In dem hier zugrunde liegenden Fall kam es zum Streit zwischen dem Onlineflugportal Opodo und dem Dachverband der Verbraucherzentralen. Den Anstoß hierfür gab die Kostenstruktur für einen Flug von Berlin nach Olbia auf Sardinen für den 17.09.2018. Bei der Prüfung im August 2018 fiel den Verbraucherschützern auf, dass für die angebotenen Zahlungsmethoden Sofortüberweisung, Giropay, Mastercard und Visa unterschiedliche Gebühren erhoben wurden. Der ausgewiesene Preis in Höhe von 239,98 Euro umfasste einen Nachlass von 42,80 Euro beziehungsweise 44,22 Euro bei Nutzung der Kreditkarten "Viabuy Prepaid Mastercard" beziehungsweise "Visa Entropay". Diese Zahlungsoptionen waren voreingestellt, sofern sich der Kunde für die "günstigste" Zahlart entschied. Fiel die Wahl hingen zu Gunsten der Zahlungsarten Sofortüberweisung, Giropay, Mastercard oder Visa, erhöhte sich der Flugpreis auf 282,78 Euro. Sodann forderte der Dachverband der Verbraucherzentralen Opodo dazu auf, von der Erhebung von Gebühren abzusehen und eine strafbewehrte Unterlassungserklärung abzugeben. Das Flugportal lehnte dies ab und gab als Begründung an, dass die in Rede stehenden Zahlungsarten Giropay und Sofortüberweisung nicht von §270a BGB erfasst seien. Darüber hinaus würde keine zusätzliche Gebühr für diese Zahlungsmethoden erhoben. Vielmehr würden die Zahlungsoptionen "Visa Entropay" sowie "Viabuy Prepaid Mastercard" rabattiert. Bei dem zusätzlichen Entgelt handle es sich nicht um ein etwaiges Zahlungsmittelentgelt, sondern um eine Servicepauschale, welche Opodo als Vermittlungsdienstleistung beanspruchen dürfe. Ferner ermögliche es §675 f Abs. 6 BGB dem Zahlungsempfänger, finanzielle Anreize zur Nutzung bestimmter Zahlungsinstrumente zu setzen. Mangels Einigung erhob der Verbraucherverband Klage vor dem Berliner Landgericht.

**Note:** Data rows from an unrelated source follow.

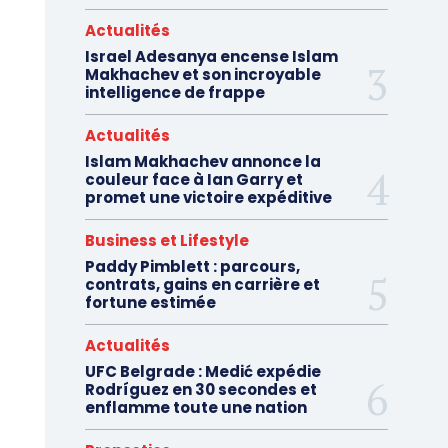
Actualités
Israel Adesanya encense Islam
Makhachev et son incroyable
intelligence de frappe
Actualités
Islam Makhachev annonce la
couleur face à Ian Garry et
promet une victoire expéditive
Business et Lifestyle
Paddy Pimblett : parcours,
contrats, gains en carrière et
fortune estimée
Actualités
UFC Belgrade : Medić expédie
Rodríguez en 30 secondes et
enflamme toute une nation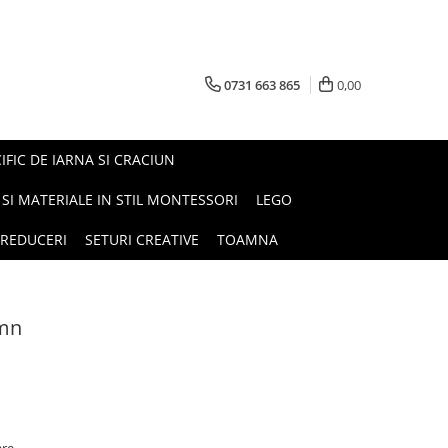
0731 663 865
0,00
FIC DE IARNA SI CRACIUN
I SI MATERIALE IN STIL MONTESSORI
LEGO
REDUCERI
SETURI CREATIVE
TOAMNA
emn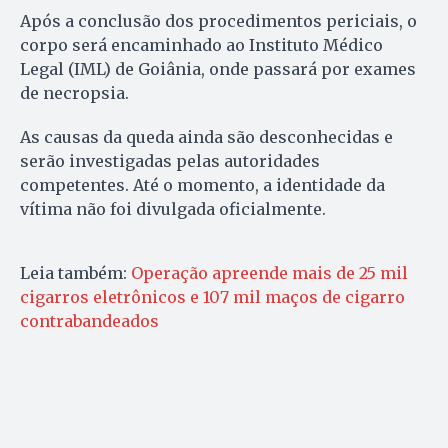
Após a conclusão dos procedimentos periciais, o
corpo será encaminhado ao Instituto Médico
Legal (IML) de Goiânia, onde passará por exames
de necropsia.
As causas da queda ainda são desconhecidas e
serão investigadas pelas autoridades
competentes. Até o momento, a identidade da
vítima não foi divulgada oficialmente.
Leia também:
Operação apreende mais de 25 mil
cigarros eletrônicos e 107 mil maços de cigarro
contrabandeados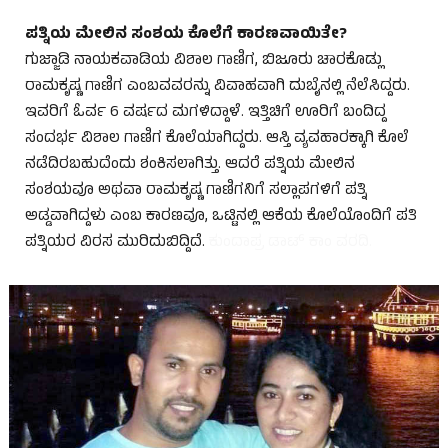
ಪತ್ನಿಯ ಮೇಲಿನ ಸಂಶಯ ಕೊಲೆಗೆ ಕಾರಣವಾಯಿತೇ?
ಗುಜ್ಜಾಡಿ ನಾಯಕವಾಡಿಯ ವಿಶಾಲ ಗಾಣಿಗ, ಬಿಜೂರು ಚಾರಕೊಡ್ಲು
ರಾಮಕೃಷ್ಣ ಗಾಣಿಗ ಎಂಬವವರನ್ನು ವಿವಾಹವಾಗಿ ದುಬೈನಲ್ಲಿ ನೆಲೆಸಿದ್ದರು.
ಇವರಿಗೆ ಓರ್ವ 6 ವರ್ಷದ ಮಗಳಿದ್ದಾಳೆ. ಇತ್ತಿಚಿಗೆ ಊರಿಗೆ ಬಂದಿದ್ದ
ಸಂದರ್ಭ ವಿಶಾಲ ಗಾಣಿಗ ಕೊಲೆಯಾಗಿದ್ದರು. ಆಸ್ತಿ ವ್ಯವಹಾರಕ್ಕಾಗಿ ಕೊಲೆ
ನಡೆದಿರಬಹುದೆಂದು ಶಂಕಿಸಲಾಗಿತ್ತು. ಆದರೆ ಪತ್ನಿಯ ಮೇಲಿನ
ಸಂಶಯವೂ ಅಥವಾ ರಾಮಕೃಷ್ಣ ಗಾಣಿಗನಿಗೆ ಸಲ್ಲಾಪಗಳಿಗೆ ಪತ್ನಿ
ಅಡ್ಡವಾಗಿದ್ದಳು ಎಂಬ ಕಾರಣವೂ, ಒಟ್ಟಿನಲ್ಲಿ ಆಕೆಯ ಕೊಲೆಯೊಂದಿಗೆ ಪತಿ
ಪತ್ನಿಯರ ವಿರಸ ಮುರಿದುಬಿದ್ದಿದೆ.
ಕುಂದಾಪ್ರ ಡಾಟ್ ಕಾಂ ವರದಿ.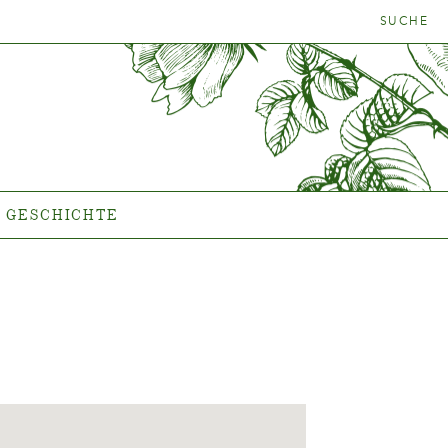
SUCHE
NFINDER
GESCHICHTE
Das Unternehmen
GESCHICHTE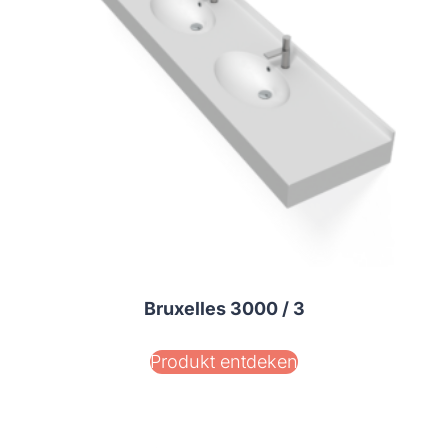
Bruxelles 3000 / 3
Produkt entdeken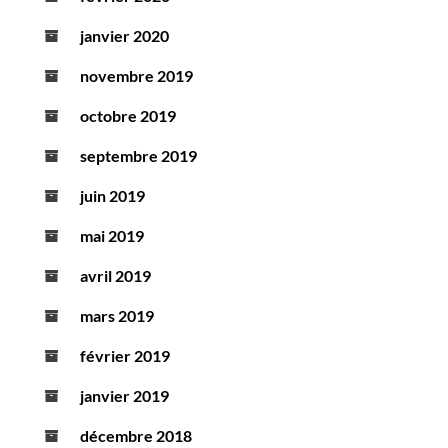
janvier 2020
novembre 2019
octobre 2019
septembre 2019
juin 2019
mai 2019
avril 2019
mars 2019
février 2019
janvier 2019
décembre 2018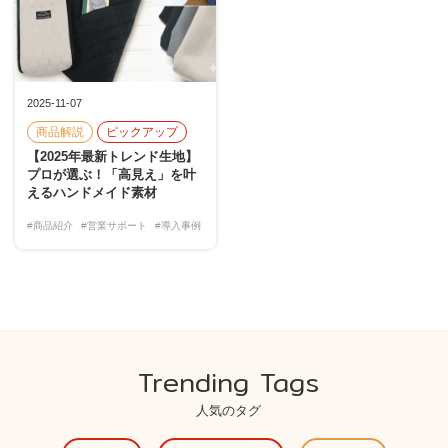
2025-11-07
商品解説
ピックアップ
【2025年最新トレンド生地】
プロが選ぶ！「高見え」を叶
えるハンドメイド素材
#商品紹介
#営業サポート
#導入事例
Trending Tags
人気のタグ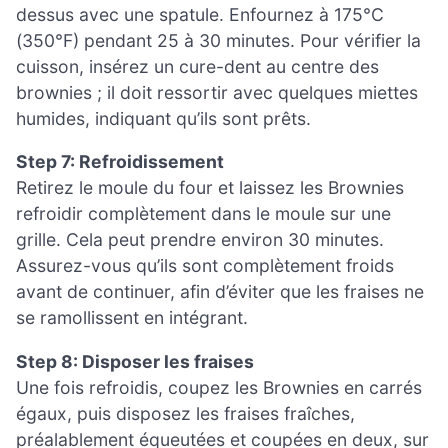
dessus avec une spatule. Enfournez à 175°C
(350°F) pendant 25 à 30 minutes. Pour vérifier la
cuisson, insérez un cure-dent au centre des
brownies ; il doit ressortir avec quelques miettes
humides, indiquant qu’ils sont prêts.
Step 7: Refroidissement
Retirez le moule du four et laissez les Brownies
refroidir complètement dans le moule sur une
grille. Cela peut prendre environ 30 minutes.
Assurez-vous qu’ils sont complètement froids
avant de continuer, afin d’éviter que les fraises ne
se ramollissent en intégrant.
Step 8: Disposer les fraises
Une fois refroidis, coupez les Brownies en carrés
égaux, puis disposez les fraises fraîches,
préalablement équeutées et coupées en deux, sur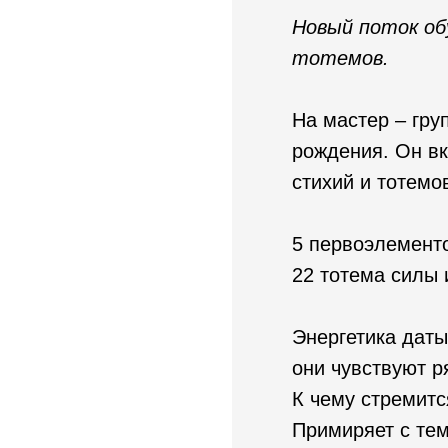
Новый поток об
тотемов.
На мастер – гру
рождения. Он вк
стихий и тотемо
5 первоэлементо
22 тотема силы 
Энергетика даты
они чувствуют ря
К чему стремитс
Примиряет с тем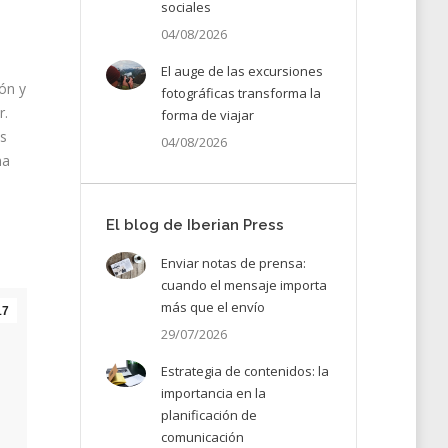
sociales
04/08/2026
El auge de las excursiones
ón y
fotográficas transforma la
r.
forma de viajar
es
04/08/2026
na
El blog de Iberian Press
Enviar notas de prensa:
cuando el mensaje importa
más que el envío
17
29/07/2026
Estrategia de contenidos: la
importancia en la
planificación de
comunicación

Entgeltverbot darf nicht umgangen werden

Das Landgericht gab der Klage statt und entschied somit zu Gunsten der Verbraucherschützer. Die Richter wiesen ebenfalls auf die seit 2018 auch in Deutschland geltende, überarbeitete europäische Zahlungsdiensterichtlinie (PSD2) hin, wonach Unternehmen keine Gebühr für die Zahlung mit Giro-, Kreditkarten, SEPA-Lastschriften und SEPA-Überweisungen verlangen dürfen. Nach Ansicht des Gerichts wolle Opodo auf seiner Internetseite dieses Verbot umgehen. Es sei nicht zutreffend, dass das Unternehmen auf bestimmte Karten nur einen Rabatt gebe und alle anderen Zahlungsarten gebührenfrei seien. Denn Kunden erwarten nicht, dass der zu Beginn angezeigte Flugpreis lediglich mit einer wenig verbreiteten Zahlkarte erzielt werden könne. Daher stelle ein erhöhter Flugpreis aus deren Sicht eine zusätzliche Gebühr für die Bezahlung per Kreditkarte, Giropay oder Sofortüberweisung dar.

Giropay und Sofortüberweisung müssen kostenfrei sein

Darüber hinaus stellten die Richter klar, dass Zahlungen via Giropay und Sofortüberweisung nach der EU-Richtlinie PSD2 ebenfalls gebührenfrei möglich sein müssen, wie eine gewöhnliche SEPA-Überweisung. Zwar sei in beiden Fällen ein Dienstleister eingeschaltet, die Zahlung erfolge jedoch letztlich durch eine SEPA-Überweisung.